Indeed, driving payments performance is all about identifying and using meaningful data, analysing that data, benchmarking it, and then implementing a strategic plan to improve and optimise the given process.
Data-driven decision-making
The type of data across the payment landscape is wide ranging. It includes issuer responses or extended decline information, gateway configuration or transaction type flagging, and acquirer set-up, right through to currency use and preferred local payment method process flow and responses.
For example, an area of payments where smarter use of data and insight is hugely beneficial is fraud prevention and management. Businesses should be analysing their data to accurately identify root causes of fraud and then to predict patterns of behaviour.

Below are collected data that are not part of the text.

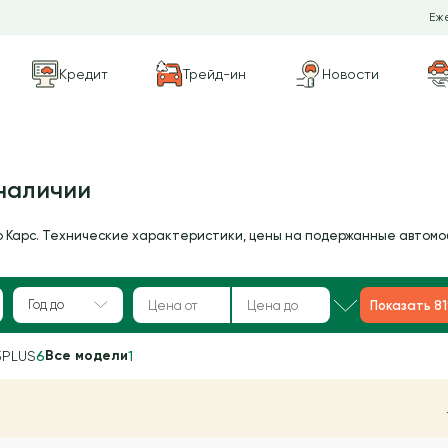
Еже
Кредит
Трейд-ин
Новости
наличии
о Карс. Технические характеристики, цены на подержанные автомо
Год до
Показать 8
Все модели
5PLUS
6
1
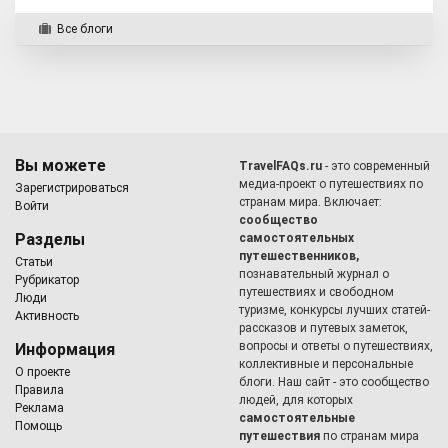
Все блоги
Вы можете
TravelFAQs.ru
- это современный
медиа-проект о путешествиях по
Зарегистрироваться
странам мира. Включает:
Войти
сообщество
Разделы
самостоятельных
путешественников,
Статьи
познавательный журнал о
Рубрикатор
путешествиях и свободном
Люди
туризме, конкурсы лучших статей-
Активность
рассказов и путевых заметок,
вопросы и ответы о путешествиях,
Информация
коллективные и персональные
О проекте
блоги. Наш сайт - это сообщество
Правила
людей, для которых
Реклама
самостоятельные
Помощь
путешествия
по странам мира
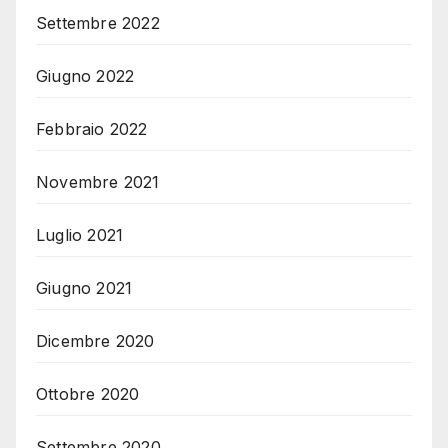
Settembre 2022
Giugno 2022
Febbraio 2022
Novembre 2021
Luglio 2021
Giugno 2021
Dicembre 2020
Ottobre 2020
Settembre 2020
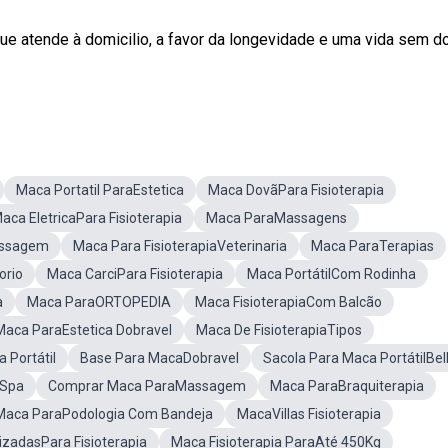
ue atende à domicilio, a favor da longevidade e uma vida sem d
Maca Portatil ParaEstetica
Maca DovãPara Fisioterapia
aca EletricaPara Fisioterapia
Maca ParaMassagens
assagem
Maca Para FisioterapiaVeterinaria
Maca ParaTerapias
orio
Maca CarciPara Fisioterapia
Maca PortátilCom Rodinha
a
Maca ParaORTOPEDIA
Maca FisioterapiaCom Balcão
Maca ParaEstetica Dobravel
Maca De FisioterapiaTipos
 Portátil
Base Para MacaDobravel
Sacola Para Maca PortátilBel
aSpa
Comprar Maca ParaMassagem
Maca ParaBraquiterapia
Maca ParaPodologia Com Bandeja
MacaVillas Fisioterapia
zadasPara Fisioterapia
Maca Fisioterapia ParaAté 450Kg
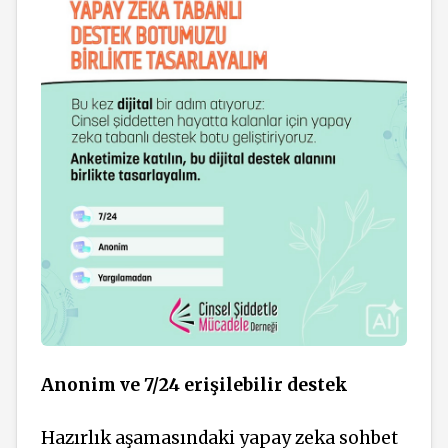
Anonim ve 7/24 erişilebilir destek
Hazırlık aşamasındaki yapay zeka sohbet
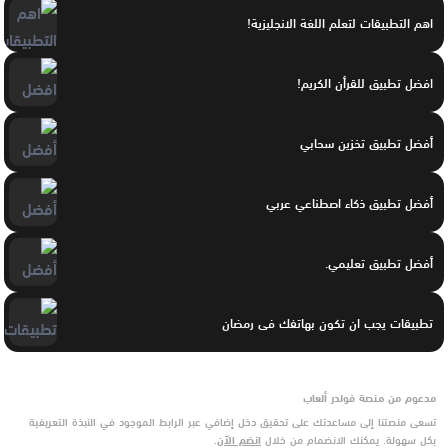
اهم التطبيقات لتعلم اللغة الانجليزية!
افضل تطبيق للقرأن الكريم!
أفضل تطبيق تخزين سحابي
أفضل تطبيق ذكاء اصطناعي عربي
أفضل تطبيق تعليمي.
تطبيقات يجب ان تكون بهاتفك فى رمضان
مدعوم من منصة فولدر ألعاب
تسعى منصتنا إلى مساعدتك على تحقيق دخل إضافي عبر الرابط الموجود في النبذة التعريفية
بكل سهولة. يمكنك الانضمام من خلال
انضم الآن
.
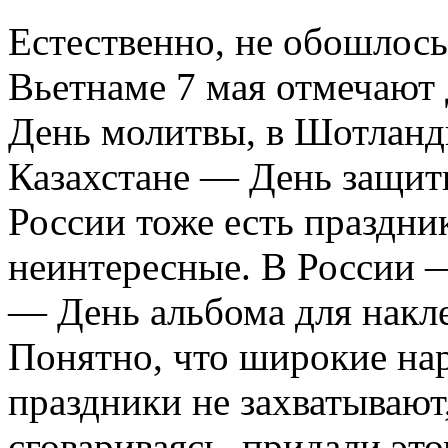
Естественно, не обошлось
Вьетнаме 7 мая отмечают
День молитвы, в Шотланд
Казахстане — День защит
России тоже есть праздник
неинтересные. В России 
— День альбома для накл
Понятно, что широкие на
праздники не захватывают
сговариваясь, придали эт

By drawing insight from their data in this way, it becomes easier to efficiently manage and reject potentially fraudulent transactions, while maintaining, allowing and optimising the right level of deposits to be captured.
Data-driven decisions can deliver significant improvements across the entire payments economy, not only in terms of increasing acceptance, but also in improving the customer payment experience.
The benefits of a performance mindset
A number of small tweaks across a payments infrastructure can add up to big operational and financial benefits, something that every FD is looking for. I liken it to the ‘marginal gains’ philosophy that has been deployed by many successful sports teams in recent years, where if you achieve small improvements in multiple areas, it results in a significant advantage overall.
Based on our own experiences within payments over the last few years, across a whole range of sectors, from gaming and gambling through to travel and retail, I believe that performance is set to be the next big play within payments, as businesses recognise the huge cost savings and growth that can be achieved simply by taking a more data-driven, strategic approach to their payments operations.
Future-proofing performance
Given the pace of change and innovation within payments, it’s important to recognise that this focus on payments performance needs to be ongoing.
Nobody can say for certain how payments will evolve over the next 5-10 years; therefore, in order to future-proof their payments ecosystem and their operations as a whole, it’s essential that online businesses look to establish an agile payments set-up that can flex and adapt to new technologies and enable them to embrace new opportunities.
In practice, this means regular reviews of new payment methods and regulatory requirements, emerging technologies and wider consumer trends. It’s about having an open mindset and an appetite to model and plan for potential future scenarios.
Of course, innovation will continue to shape the payments industry and the business landscape as a whole, but it is those businesses and those that focus on performance across their entire payments ecosystem – whether that’s traditional card payments or the very latest APM – that will drive efficiency and grow the bottom line.
Jonas Reynisson is the founder and Chief Executive Officer (CEO) of emerchantpay.